Winston-Salem Mayor Allen Joines admits he’s frustrated with one of Forsyth County’s largest employers. He knows companies need to cut jobs in a downturn, but he says Dell Inc. should provide more details about the future of its local factory and how many it will employ. To get answers, he directed plant managers to appear before City Council this month.
They might disappoint him. The Round Rock, Texas-based computer maker doesn’t like discussing employment or wages even in good times. It asked the state to withhold that information five years ago, when it announced it would build the $115 million plant in exchange for as much as $280 million in state and local incentives. Now that times are tougher — net income fell 16% to $2.5 billion last year — it’s hard to imagine the company opening up more.

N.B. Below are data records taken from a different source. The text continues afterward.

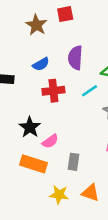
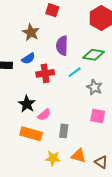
red square: (65, 14) -> (52, 10), turned 32
brown star: (36, 25) -> (31, 32), moved
blue semicircle: (41, 64) -> (28, 59), moved

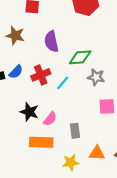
green diamond: (94, 55) -> (80, 57), moved
blue semicircle: (28, 59) -> (16, 72), moved
cyan line: (75, 72) -> (63, 83), moved

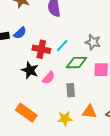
green diamond: (80, 57) -> (76, 63), moved
red cross: (41, 75) -> (41, 49), moved, turned 30
orange rectangle: (41, 142) -> (26, 113), moved, turned 30

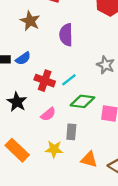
gray star: (93, 42) -> (106, 65), moved
black star: (30, 70) -> (17, 102), moved
yellow star: (65, 119) -> (54, 149), moved

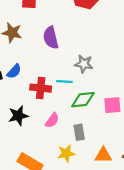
gray star: (106, 65) -> (84, 64), moved
cyan line: (69, 80) -> (64, 81), turned 56
black star: (17, 102) -> (18, 116), turned -30

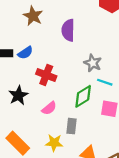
cyan line: (64, 81) -> (105, 82), moved
green diamond: (83, 100) -> (83, 96), turned -40
black star: (18, 116) -> (18, 95), turned -30

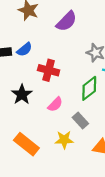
purple semicircle: (68, 30) -> (66, 21), turned -130
gray rectangle: (71, 126) -> (80, 120), turned -42

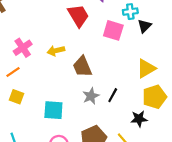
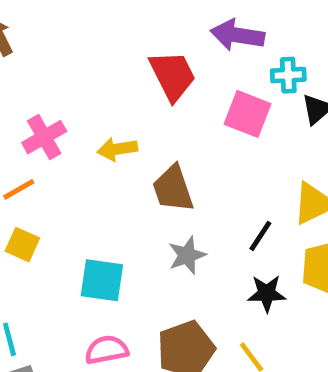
black line: (113, 95) -> (260, 236), moved
black star: (139, 119) -> (267, 293), moved

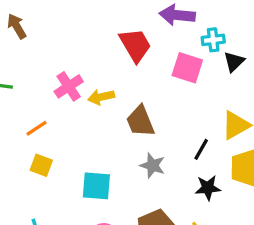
pink cross: (44, 137) -> (69, 86), moved
gray star: (187, 255) -> (153, 165), turned -30

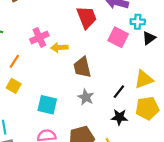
orange line: (37, 128) -> (14, 61), turned -32

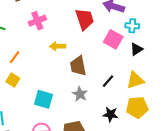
pink cross: (39, 37) -> (37, 21), moved
black triangle: (149, 38) -> (137, 49), moved
black line: (119, 92) -> (108, 81), moved

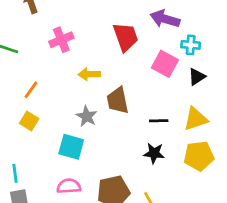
black line: (108, 81) -> (159, 121), turned 48
gray star: (80, 94) -> (87, 116), moved
black star: (111, 114) -> (154, 153), moved

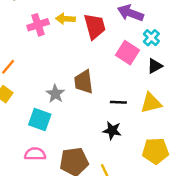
cyan cross: (191, 45) -> (151, 38), turned 35
yellow arrow: (89, 74) -> (65, 19), moved
yellow pentagon: (199, 156) -> (155, 151), moved

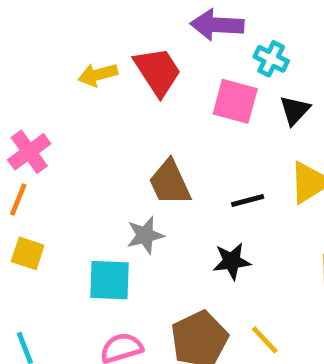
pink cross: (38, 25) -> (29, 152), moved
gray star: (55, 94) -> (145, 235), moved, turned -30
black star: (112, 130) -> (232, 261), moved

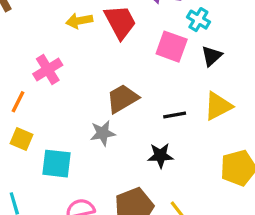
pink cross: (29, 152) -> (48, 70), moved
brown trapezoid: (170, 183) -> (122, 99), turned 80
cyan square: (110, 280) -> (56, 164), moved

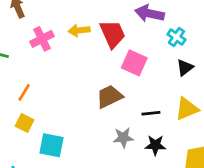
pink square: (172, 47) -> (134, 63), moved
pink cross: (48, 70) -> (42, 39), moved
gray star: (103, 133) -> (123, 138), moved
black star: (160, 156) -> (155, 145), moved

Dell acknowledged two rounds of layoffs in March and April but wouldn’t say how many workers were let go or how many remained. Joines says Dell cut about 150 employees in the first round and about 50 contract workers in the second. That leaves about 1,000 employees and 150 contract workers.

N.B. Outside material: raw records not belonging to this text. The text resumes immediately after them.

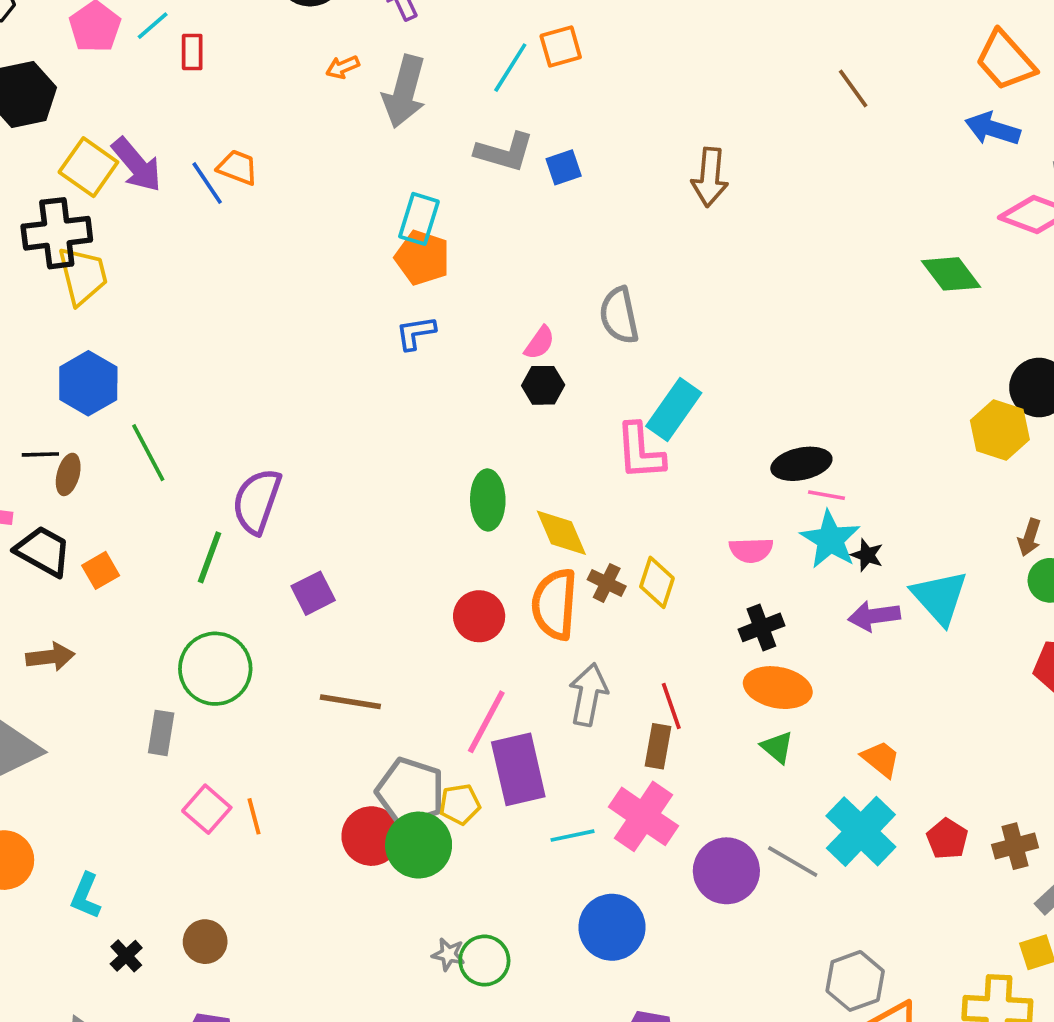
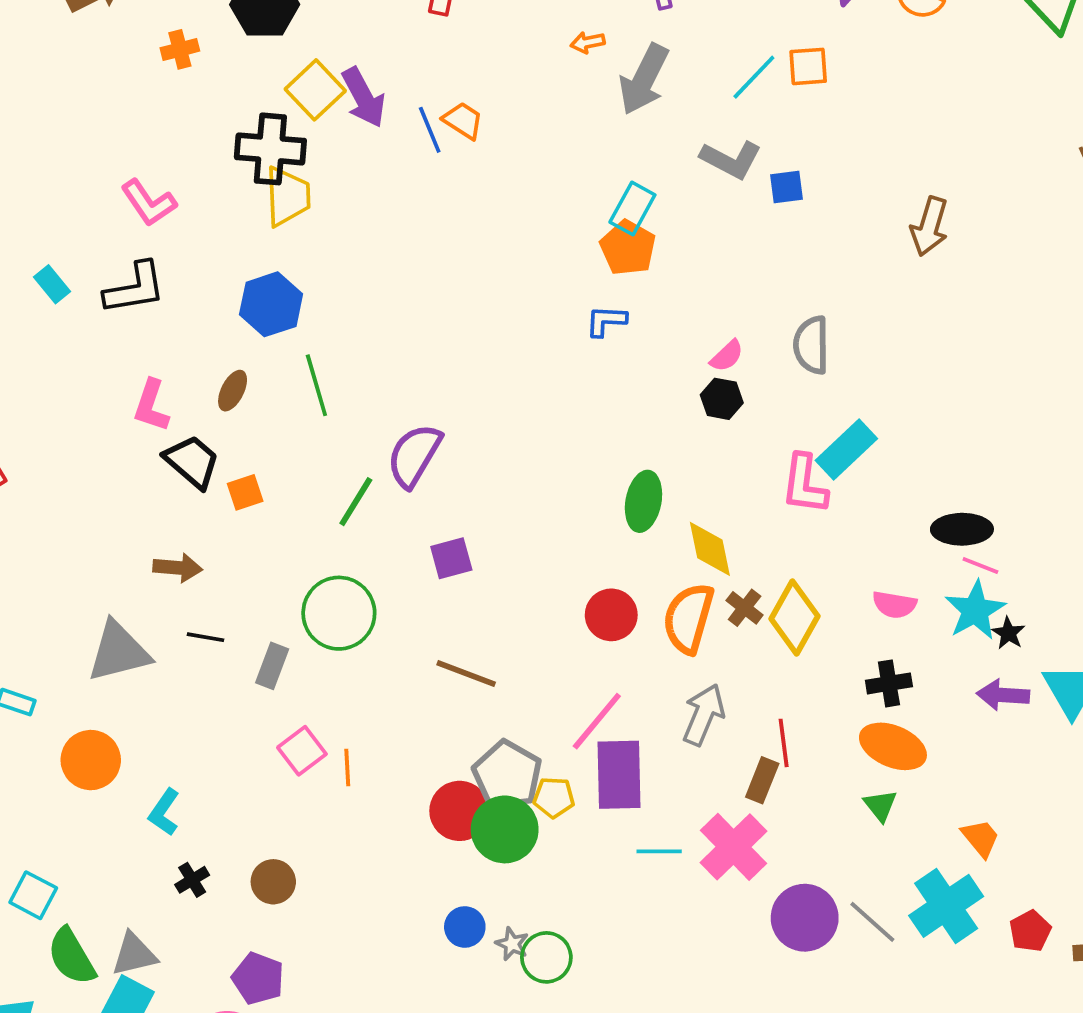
black line: (40, 454) -> (205, 637), moved
yellow diamond: (657, 582) -> (795, 617), size x1.4
blue circle: (612, 927) -> (465, 927), moved, size x0.6

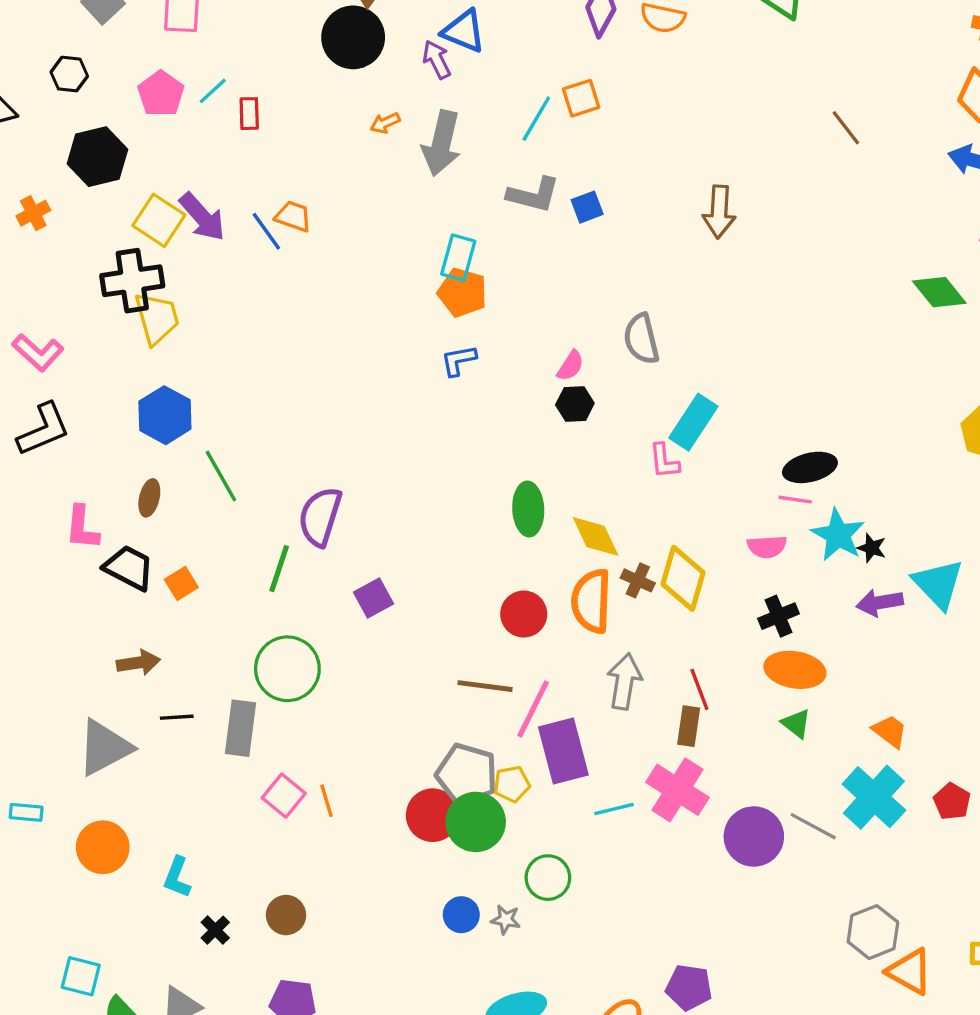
pink L-shape: (804, 484) -> (664, 461), size x0.7
pink line: (980, 565) -> (795, 500), moved
gray rectangle: (272, 666) -> (240, 728), size x1.4
brown line: (466, 674) -> (485, 686), moved
green circle: (546, 957) -> (548, 878), moved

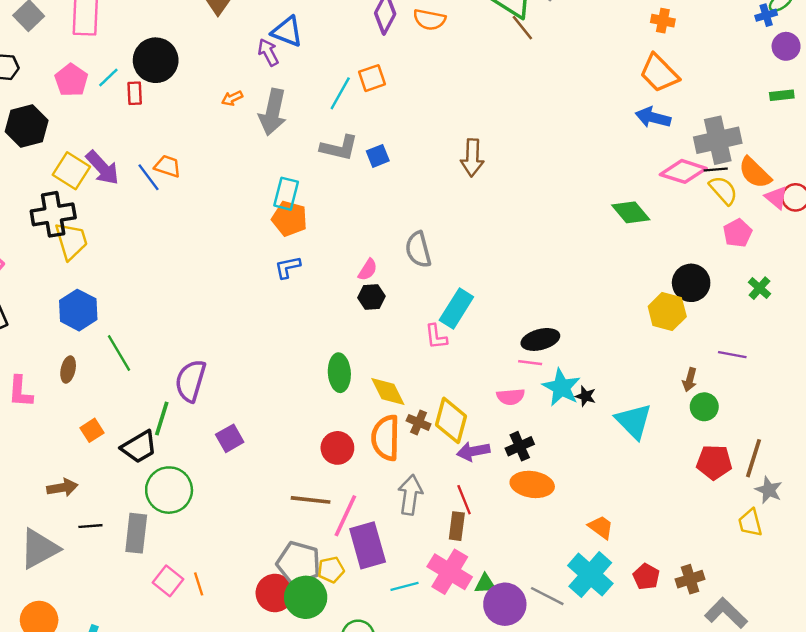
black circle: (353, 37) -> (156, 60), moved
brown line: (846, 128) -> (522, 28), moved
black trapezoid: (129, 568) -> (139, 447), moved, turned 123
purple arrow: (880, 603) -> (473, 451), moved
green triangle: (796, 724) -> (485, 584), moved, turned -40

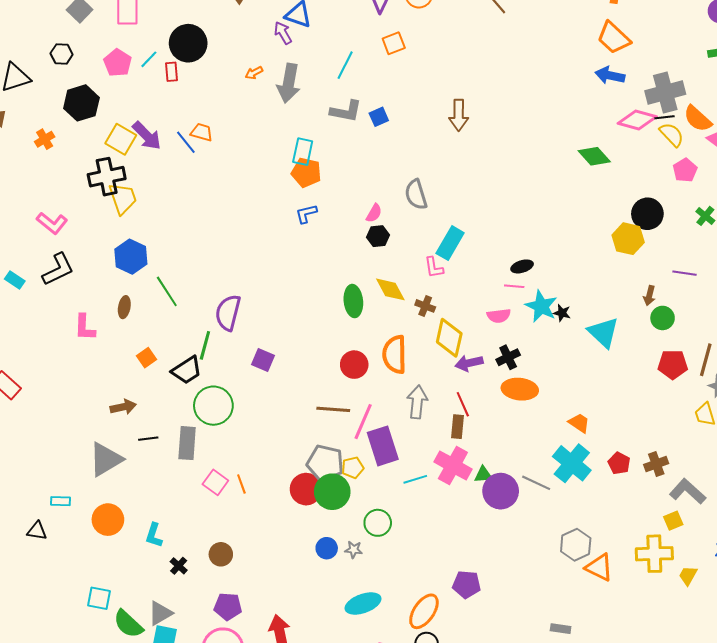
orange square: (372, 78) -> (394, 43), moved
black ellipse: (540, 339) -> (522, 266), size x0.7
yellow diamond: (388, 392) -> (390, 289), moved
brown cross: (419, 422) -> (425, 306), moved
purple square: (230, 438) -> (263, 360), turned -35

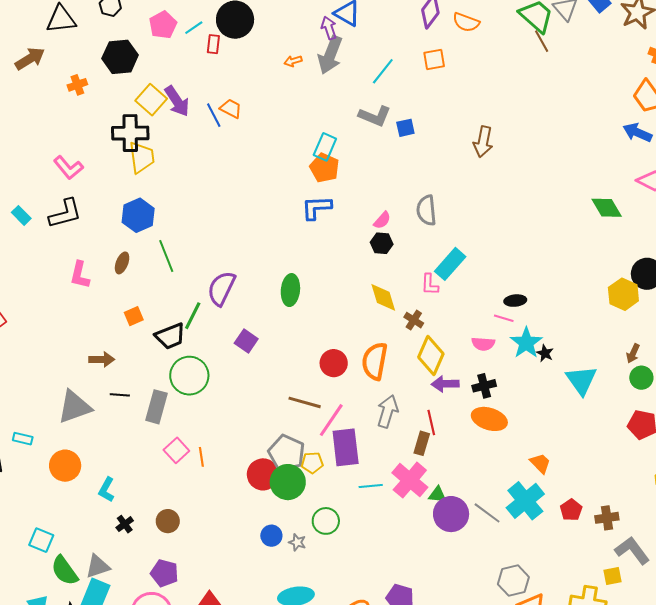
gray arrow: (289, 83) -> (330, 55), moved
blue L-shape: (306, 214) -> (316, 208), size x1.4
green ellipse: (353, 301) -> (290, 290), moved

The plant must have 1,700 workers by October 2010, or Dell will have to return part of the $22.2 million in incentives it has received from the city and county. It won’t have to repay about $14.5 million for site preparation unless the plant closes before then. Half the remainder is safe because Dell met a requirement to invest at least $100 million. About $3.9 million is in doubt. How much Dell must repay depends on how far it falls short of its goal. At what Joines says is current employment, it would have to return about $1.2 million.

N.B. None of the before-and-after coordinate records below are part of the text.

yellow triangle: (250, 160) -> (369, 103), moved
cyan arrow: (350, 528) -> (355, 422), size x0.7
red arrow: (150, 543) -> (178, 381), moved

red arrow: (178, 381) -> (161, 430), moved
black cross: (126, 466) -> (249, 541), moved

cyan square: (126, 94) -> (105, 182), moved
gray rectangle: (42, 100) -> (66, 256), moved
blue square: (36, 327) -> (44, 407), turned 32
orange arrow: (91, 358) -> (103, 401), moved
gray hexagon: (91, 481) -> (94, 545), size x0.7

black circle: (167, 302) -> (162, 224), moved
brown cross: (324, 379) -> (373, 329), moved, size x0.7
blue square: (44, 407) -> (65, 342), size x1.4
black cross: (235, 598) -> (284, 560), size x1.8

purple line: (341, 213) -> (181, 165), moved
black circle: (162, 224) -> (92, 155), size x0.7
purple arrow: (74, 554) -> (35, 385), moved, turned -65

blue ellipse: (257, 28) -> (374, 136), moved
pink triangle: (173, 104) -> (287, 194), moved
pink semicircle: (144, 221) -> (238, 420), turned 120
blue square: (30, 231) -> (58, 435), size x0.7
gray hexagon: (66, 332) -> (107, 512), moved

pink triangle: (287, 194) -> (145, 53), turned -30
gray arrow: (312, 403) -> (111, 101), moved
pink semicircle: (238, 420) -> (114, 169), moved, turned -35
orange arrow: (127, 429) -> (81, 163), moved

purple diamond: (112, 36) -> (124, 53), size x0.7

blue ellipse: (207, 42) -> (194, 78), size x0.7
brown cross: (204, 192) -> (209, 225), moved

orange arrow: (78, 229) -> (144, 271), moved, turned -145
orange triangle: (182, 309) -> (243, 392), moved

That’s not much of what it has received so far, but at least the local governments stand to get something back if things don’t work out. Of the $242 million in state incentives, only $8.8 million is tied to employment levels, with the rest coming from tax credits, training programs and other refunds — none of which will have to be returned.
Joines takes comfort that local governments insisted on clawbacks, though it wasn’t an easy process. “It took us six months to nail down. But in retrospect, it was a solid, well-written agreement that provides remedies if certain hurdles aren’t reached.”
Back to class
When she became UNC Greensboro chancellor in August, Linda Brady might have figured her teaching days were behind her. Not so fast. UNC system budget woes are forcing Brady and other UNCG administrators to return to the classroom. She’ll teach a course in international negotiations during the 2010 spring semester, filling a need in the school’s political-science department. UNCG will cut 109 jobs, 59 of them faculty, as part of its efforts to save about $10 million — more than 6% of its budget. Brady also has taught at the University of Oregon, where she was senior vice president and provost, Vanderbilt University and N.C. State.